# Records contained in a dataset:
________________

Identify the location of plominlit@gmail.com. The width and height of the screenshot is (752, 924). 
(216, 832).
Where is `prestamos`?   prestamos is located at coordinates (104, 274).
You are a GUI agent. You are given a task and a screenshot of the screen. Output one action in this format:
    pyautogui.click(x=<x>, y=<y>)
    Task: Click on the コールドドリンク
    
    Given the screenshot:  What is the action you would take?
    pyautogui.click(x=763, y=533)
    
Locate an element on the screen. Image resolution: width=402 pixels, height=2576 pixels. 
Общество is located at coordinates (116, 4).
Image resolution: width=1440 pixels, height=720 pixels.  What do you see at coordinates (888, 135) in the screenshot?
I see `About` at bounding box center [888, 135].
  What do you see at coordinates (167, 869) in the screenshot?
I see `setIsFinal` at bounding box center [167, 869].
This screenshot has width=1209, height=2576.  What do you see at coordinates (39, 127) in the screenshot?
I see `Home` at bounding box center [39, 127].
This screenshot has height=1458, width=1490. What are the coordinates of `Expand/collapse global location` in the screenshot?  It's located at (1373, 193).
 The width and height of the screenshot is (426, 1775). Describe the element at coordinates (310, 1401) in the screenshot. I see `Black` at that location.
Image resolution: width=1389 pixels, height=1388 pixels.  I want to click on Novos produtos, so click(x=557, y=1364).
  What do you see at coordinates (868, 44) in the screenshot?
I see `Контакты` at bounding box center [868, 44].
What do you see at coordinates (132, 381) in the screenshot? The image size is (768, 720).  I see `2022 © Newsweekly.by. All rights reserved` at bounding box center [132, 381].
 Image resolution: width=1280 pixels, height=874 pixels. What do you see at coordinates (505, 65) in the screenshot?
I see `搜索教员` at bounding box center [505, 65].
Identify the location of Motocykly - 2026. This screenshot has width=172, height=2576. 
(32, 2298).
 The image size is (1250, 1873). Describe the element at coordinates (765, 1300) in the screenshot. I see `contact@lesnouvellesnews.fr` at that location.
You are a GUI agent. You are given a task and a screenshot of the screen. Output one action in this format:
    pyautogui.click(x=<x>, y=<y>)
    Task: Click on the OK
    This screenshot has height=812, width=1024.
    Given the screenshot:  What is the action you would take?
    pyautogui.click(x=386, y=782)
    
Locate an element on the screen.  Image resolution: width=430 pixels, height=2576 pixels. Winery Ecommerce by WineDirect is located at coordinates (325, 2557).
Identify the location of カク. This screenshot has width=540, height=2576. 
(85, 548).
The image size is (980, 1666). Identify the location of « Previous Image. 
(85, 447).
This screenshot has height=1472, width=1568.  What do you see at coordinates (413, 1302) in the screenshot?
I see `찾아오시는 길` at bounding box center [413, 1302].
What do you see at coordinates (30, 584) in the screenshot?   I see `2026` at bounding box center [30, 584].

________________

# DIRECTIONS FOR THIS TASK:
Set down only the lines running from the line with "This screenshot has height=1472, width=1568." to the end of the entries above, both included, exactly as they stand.

# SOLUTION:
This screenshot has height=1472, width=1568.  What do you see at coordinates (413, 1302) in the screenshot?
I see `찾아오시는 길` at bounding box center [413, 1302].
What do you see at coordinates (30, 584) in the screenshot?   I see `2026` at bounding box center [30, 584].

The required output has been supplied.